▶ Activity: Print each record below character for character.

─── Entries shown ───

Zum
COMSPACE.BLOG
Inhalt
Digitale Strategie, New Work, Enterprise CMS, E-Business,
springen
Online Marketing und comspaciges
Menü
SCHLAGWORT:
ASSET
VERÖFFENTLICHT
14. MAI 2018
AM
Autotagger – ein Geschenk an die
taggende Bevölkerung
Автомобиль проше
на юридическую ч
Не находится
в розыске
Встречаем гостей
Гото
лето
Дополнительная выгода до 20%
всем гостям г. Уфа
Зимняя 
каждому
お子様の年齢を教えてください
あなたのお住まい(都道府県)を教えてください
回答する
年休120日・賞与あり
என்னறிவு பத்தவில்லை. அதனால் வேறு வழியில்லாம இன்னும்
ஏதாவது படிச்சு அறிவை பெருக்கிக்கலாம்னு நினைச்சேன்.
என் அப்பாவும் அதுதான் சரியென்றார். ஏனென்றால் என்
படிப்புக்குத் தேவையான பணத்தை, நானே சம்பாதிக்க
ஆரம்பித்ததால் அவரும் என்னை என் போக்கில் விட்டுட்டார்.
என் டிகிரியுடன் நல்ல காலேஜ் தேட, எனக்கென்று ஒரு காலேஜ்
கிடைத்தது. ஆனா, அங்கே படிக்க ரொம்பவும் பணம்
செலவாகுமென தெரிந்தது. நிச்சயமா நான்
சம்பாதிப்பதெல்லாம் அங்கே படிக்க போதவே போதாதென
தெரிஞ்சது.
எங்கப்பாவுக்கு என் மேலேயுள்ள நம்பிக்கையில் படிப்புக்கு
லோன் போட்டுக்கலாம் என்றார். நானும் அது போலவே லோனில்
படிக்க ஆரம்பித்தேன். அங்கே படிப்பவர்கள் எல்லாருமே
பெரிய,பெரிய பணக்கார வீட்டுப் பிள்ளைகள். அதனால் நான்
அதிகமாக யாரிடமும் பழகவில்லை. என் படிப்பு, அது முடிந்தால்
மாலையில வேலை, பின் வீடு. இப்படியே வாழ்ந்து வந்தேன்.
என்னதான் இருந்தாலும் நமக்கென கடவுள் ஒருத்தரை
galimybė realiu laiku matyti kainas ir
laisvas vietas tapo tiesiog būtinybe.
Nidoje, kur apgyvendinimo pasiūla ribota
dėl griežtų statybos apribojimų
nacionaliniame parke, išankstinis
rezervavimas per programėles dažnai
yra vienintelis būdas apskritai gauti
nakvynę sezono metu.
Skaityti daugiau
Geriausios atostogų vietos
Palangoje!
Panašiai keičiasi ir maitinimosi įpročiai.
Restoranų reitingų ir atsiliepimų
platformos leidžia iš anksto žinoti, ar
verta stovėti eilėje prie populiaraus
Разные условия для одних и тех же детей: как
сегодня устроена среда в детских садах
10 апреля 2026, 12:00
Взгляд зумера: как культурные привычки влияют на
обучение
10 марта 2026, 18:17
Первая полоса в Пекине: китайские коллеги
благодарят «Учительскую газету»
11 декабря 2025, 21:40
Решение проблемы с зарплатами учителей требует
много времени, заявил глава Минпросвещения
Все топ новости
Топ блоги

───

▶ Result:
Zum
COMSPACE.BLOG
Inhalt
Digitale Strategie, New Work, Enterprise CMS, E-Business,
springen
Online Marketing und comspaciges
Menü
SCHLAGWORT:
ASSET
VERÖFFENTLICHT
14. MAI 2018
AM
Autotagger – ein Geschenk an die
taggende Bevölkerung
Автомобиль проше
на юридическую ч
Не находится
в розыске
Встречаем гостей
Гото
лето
Дополнительная выгода до 20%
всем гостям г. Уфа
Зимняя 
каждому
お子様の年齢を教えてください
あなたのお住まい(都道府県)を教えてください
回答する
年休120日・賞与あり
என்னறிவு பத்தவில்லை. அதனால் வேறு வழியில்லாம இன்னும்
ஏதாவது படிச்சு அறிவை பெருக்கிக்கலாம்னு நினைச்சேன்.
என் அப்பாவும் அதுதான் சரியென்றார். ஏனென்றால் என்
படிப்புக்குத் தேவையான பணத்தை, நானே சம்பாதிக்க
ஆரம்பித்ததால் அவரும் என்னை என் போக்கில் விட்டுட்டார்.
என் டிகிரியுடன் நல்ல காலேஜ் தேட, எனக்கென்று ஒரு காலேஜ்
கிடைத்தது. ஆனா, அங்கே படிக்க ரொம்பவும் பணம்
செலவாகுமென தெரிந்தது. நிச்சயமா நான்
சம்பாதிப்பதெல்லாம் அங்கே படிக்க போதவே போதாதென
தெரிஞ்சது.
எங்கப்பாவுக்கு என் மேலேயுள்ள நம்பிக்கையில் படிப்புக்கு
லோன் போட்டுக்கலாம் என்றார். நானும் அது போலவே லோனில்
படிக்க ஆரம்பித்தேன். அங்கே படிப்பவர்கள் எல்லாருமே
பெரிய,பெரிய பணக்கார வீட்டுப் பிள்ளைகள். அதனால் நான்
அதிகமாக யாரிடமும் பழகவில்லை. என் படிப்பு, அது முடிந்தால்
மாலையில வேலை, பின் வீடு. இப்படியே வாழ்ந்து வந்தேன்.
என்னதான் இருந்தாலும் நமக்கென கடவுள் ஒருத்தரை
galimybė realiu laiku matyti kainas ir
laisvas vietas tapo tiesiog būtinybe.
Nidoje, kur apgyvendinimo pasiūla ribota
dėl griežtų statybos apribojimų
nacionaliniame parke, išankstinis
rezervavimas per programėles dažnai
yra vienintelis būdas apskritai gauti
nakvynę sezono metu.
Skaityti daugiau
Geriausios atostogų vietos
Palangoje!
Panašiai keičiasi ir maitinimosi įpročiai.
Restoranų reitingų ir atsiliepimų
platformos leidžia iš anksto žinoti, ar
verta stovėti eilėje prie populiaraus
Разные условия для одних и тех же детей: как
сегодня устроена среда в детских садах
10 апреля 2026, 12:00
Взгляд зумера: как культурные привычки влияют на
обучение
10 марта 2026, 18:17
Первая полоса в Пекине: китайские коллеги
благодарят «Учительскую газету»
11 декабря 2025, 21:40
Решение проблемы с зарплатами учителей требует
много времени, заявил глава Минпросвещения
Все топ новости
Топ блоги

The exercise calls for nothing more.